JOB: 3 PhD candidates in legal history (Tilburg Law School) (DEADLINE: 15 October 2022)


(Source: Career5)

Tilburg Law School has 3 vacancies for PhD candidates in legal history for the CaPANES project on the historical use of sovereignty concepts in cities of commerce.

Department: Public Law & Governance 
Location: Tilburg  
Scientific area: Legal History 
Full time equivalent: 0.8-1.0 FTE (32-40 hours per week) 
Duration of employment contract: two years, with possible extension
Monthly full-time salary: €2,541 - €3,247 gross 
Closing date vacancy: October 15, 2022    


The department of Public Law and Governance (PLG) is looking for 3 PhD Candidates who will be working within the project ‘Causal Pattern Analysis of Economic Sovereignty’ (CaPANES), which is funded by the European Research Council (ERC, ERC Consolidator Grant 2021, nr 101044356). PLG is a large, diverse and interdisciplinary department, home to nearly 100 academic staff and a range of legal and social science disciplines. You will develop and grow in research, both individually and as part of a team of ambitious scholars.
Job Description 
As PhD Candidate in legal history, you will analyze the historical use of sovereignty concepts in cities of commerce.

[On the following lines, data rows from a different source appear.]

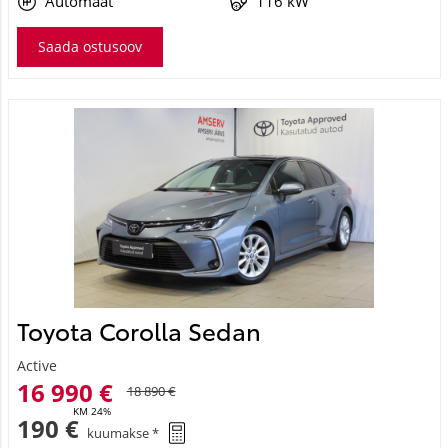
Automaat
116 kW
Saada ostusoov
Toyota Corolla Sedan
Active
16 990 €
18 890 €
KM 24%
190 €
kuumakse *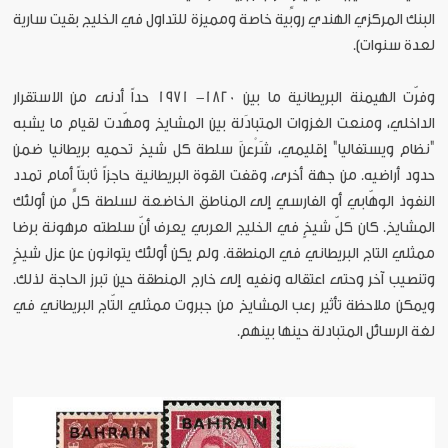
البنك المركزي الهندي روبِّية خاصة ومميزة للتداول في الخليج بقيت سارية
لعدة سنوات).
وفرّت الهيمنة البريطانية ما بين 1820- 1971 حداً أدنى من الاستقرار
الداخلي، ومنعت الغزوات المتبادَلة بين المشايخ ومهّدت لقيام ما يشبه
"نظام ويستفاليا" إقليمي، شَرْعنَ سلطة كل شيخ تحميه بريطانيا ضمن
حدود أراضيه. من جهة أخرى، وقفت القوة البريطانية حاجزاً ثابتاً أمام تمدد
النفوذ الوهّابي أو الفارسي إلى المناطق الخاضعة لسلطة كلٍّ من أولئك
المشايخ. كان كلّ شيخٍ في الخليج العربي يعرف أنّ سلطته مرهونة برضا
ممثلي التاج البريطاني في المنطقة. ولم يكن أولئك يتوانون عن عزل شيخٍ
وتنصيب آخر وحتى اعتقاله ونفيه إلى خارج المنطقة حين تبرز الحاجة لذلك.
ويمكن ملاحظة تأثير رعب المشايخ من جبروت ممثلي التّاج البريطاني في
لغة الرسائل المتبادلة حينها بينهم.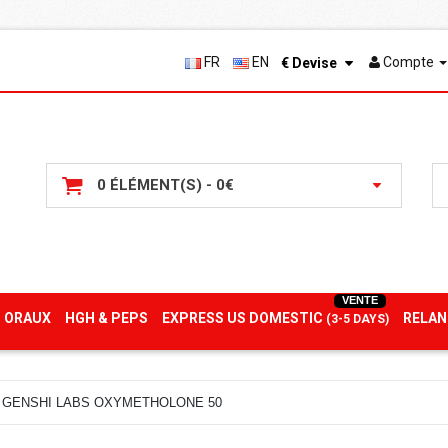
FR
EN
Compte
€
Devise
0 ÉLÉMENT(S) - 0€
VENTE
 ORAUX
HGH & PEPS
EXPRESS US DOMESTIC
RELAN
(3-5 DAYS)
GENSHI LABS OXYMETHOLONE 50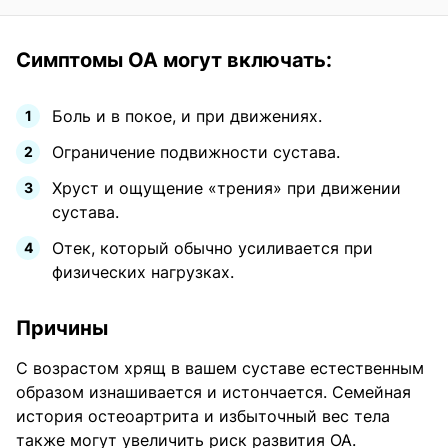
Симптомы ОА могут включать:
Боль и в покое, и при движениях.
Ограничение подвижности сустава.
Хруст и ощущение «трения» при движении
сустава.
Отек, который обычно усиливается при
физических нагрузках.
Причины
С возрастом хрящ в вашем суставе естественным
образом изнашивается и истончается. Семейная
история остеоартрита и избыточный вес тела
также могут увеличить риск развития ОА.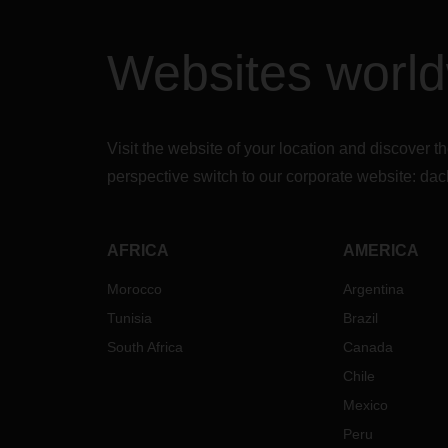
Websites worl
Visit the website of your location and discove
perspective switch to our corporate website:
dac
AFRICA
AMERICA
Morocco
Argentina
Tunisia
Brazil
South Africa
Canada
Chile
Mexico
Peru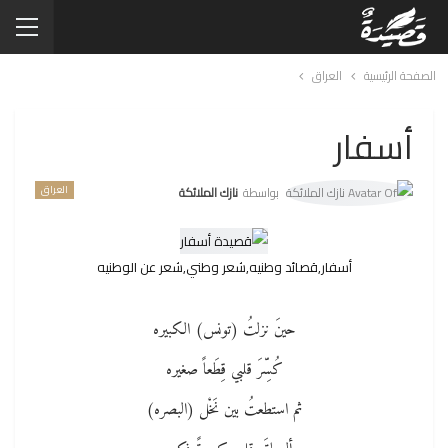
الصفحة الرئيسية
العراق
أسفار
العراق
بواسطة
نازك الملائكة
أسفار,قصائد وطنيه,شعر وطني,شعر عن الوطنيه
حينَ نزلتُ (تونس) الكبيره
كُسِّرَ قلبي قِطَعاً صغيره
ثم استطعتُ بين نَخْل (البصره)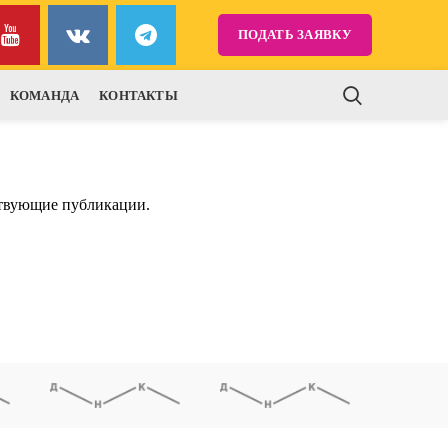
ПОДАТЬ ЗАЯВКУ
КОМАНДА
КОНТАКТЫ
ствующие публикации.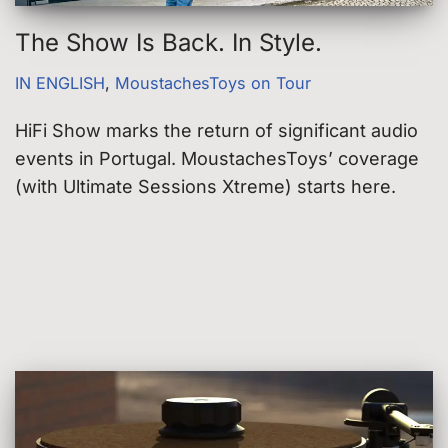
The Show Is Back. In Style.
IN ENGLISH
,
MoustachesToys on Tour
HiFi Show marks the return of significant audio
events in Portugal. MoustachesToys’ coverage
(with Ultimate Sessions Xtreme) starts here.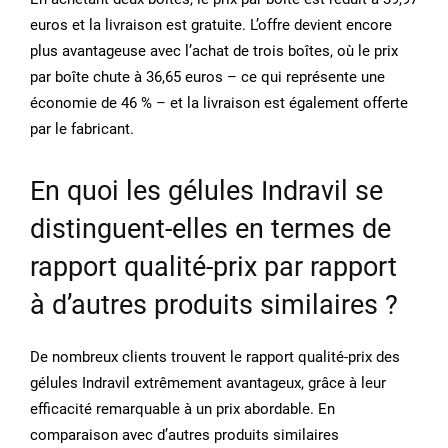
euros et la livraison est gratuite. L’offre devient encore
plus avantageuse avec l’achat de trois boîtes, où le prix
par boîte chute à 36,65 euros – ce qui représente une
économie de 46 % – et la livraison est également offerte
par le fabricant.
En quoi les gélules Indravil se
distinguent-elles en termes de
rapport qualité-prix par rapport
à d’autres produits similaires ?
De nombreux clients trouvent le rapport qualité-prix des
gélules Indravil extrêmement avantageux, grâce à leur
efficacité remarquable à un prix abordable. En
comparaison avec d’autres produits similaires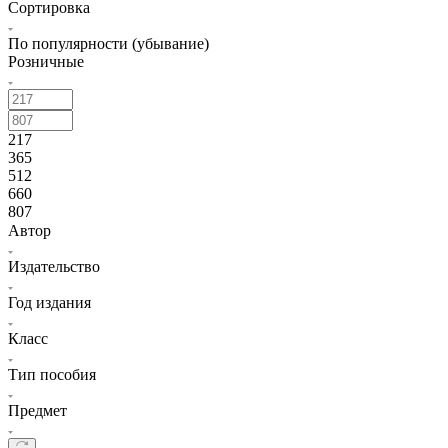
Сортировка
По популярности (убывание)
Розничные
217
365
512
660
807
Автор
Издательство
Год издания
Класс
Тип пособия
Предмет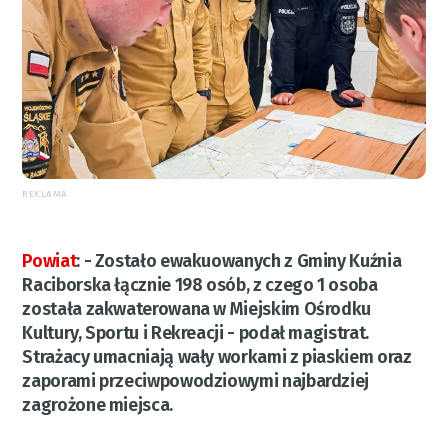
REKLAMA
Powiat
:
- Zostało ewakuowanych z Gminy Kuźnia
Raciborska łącznie 198 osób, z czego 1 osoba
została zakwaterowana w Miejskim Ośrodku
Kultury, Sportu i Rekreacji - podał magistrat.
Strażacy umacniają wały workami z piaskiem oraz
zaporami przeciwpowodziowymi najbardziej
zagrożone miejsca.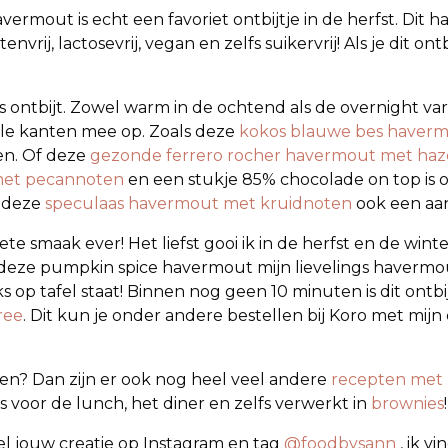
rmout is echt een favoriet ontbijtje in de herfst. Dit
vrij, lactosevrij, vegan en zelfs suikervrij! Als je dit on
 ontbijt. Zowel warm in de ochtend als de overnight var
alle kanten mee op. Zoals deze
kokos blauwe bes haver
en. Of deze
gezonde ferrero rocher havermout met haz
met pecannoten
en een stukje 85% chocolade on top is o
u deze
speculaas havermout met kruidnoten
ook een aan
ete smaak ever! Het liefst gooi ik in de herfst en de wi
 deze pumpkin spice havermout mijn lievelings havermo
s op tafel staat! Binnen nog geen 10 minuten is dit ontbi
ree
. Dit kun je onder andere bestellen bij Koro met mijn
oen? Dan zijn er ook nog heel veel andere
recepten met 
s voor de lunch, het diner en zelfs verwerkt in
brownies
!
l jouw creatie op Instagram en tag
@foodbysann
, ik v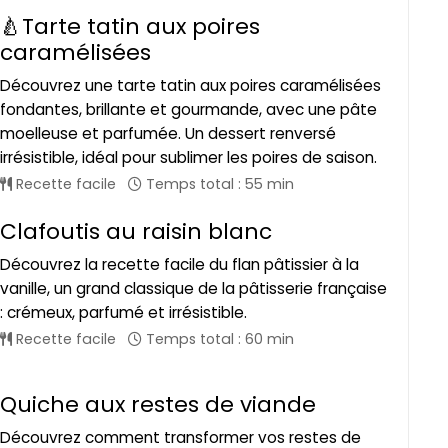
🍐Tarte tatin aux poires
caramélisées
Découvrez une tarte tatin aux poires caramélisées
fondantes, brillante et gourmande, avec une pâte
moelleuse et parfumée. Un dessert renversé
irrésistible, idéal pour sublimer les poires de saison.
Recette facile
Temps total : 55 min
Clafoutis au raisin blanc
Découvrez la recette facile du flan pâtissier à la
vanille, un grand classique de la pâtisserie française
: crémeux, parfumé et irrésistible.
Recette facile
Temps total : 60 min
Quiche aux restes de viande
Découvrez comment transformer vos restes de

The CaPANES project hypothesizes that in the early modern period cities of commerce, even within states, had foreign relations of their own and made strategic use of legal terms that defined their economic sovereignty. The CaPANES project pursues legal-historical analysis of both the domestic context of cities of commerce and of their interactions with other cities and states. The CaPANES combines qualitative and quantitative methods (social network analysis, modelling), and aims to yield conclusions that are relevant also for discussions on present-day economic sovereignty. The PhD Candidates will analyze the law, institutions and correspondence of six cities of commerce (Florence, Toulouse, Rouen, Bruges, Southampton and Lübeck). The first PhD position is concerned with Bruges and Southampton (c. 1400-c. 1520), the second PhD position with Rouen and Lübeck (c. 1450-c. 1620) and the third one with Florence and Toulouse (c. 1400-c. 1550). 20% of the appointment may be dedicated to teaching and/or administration.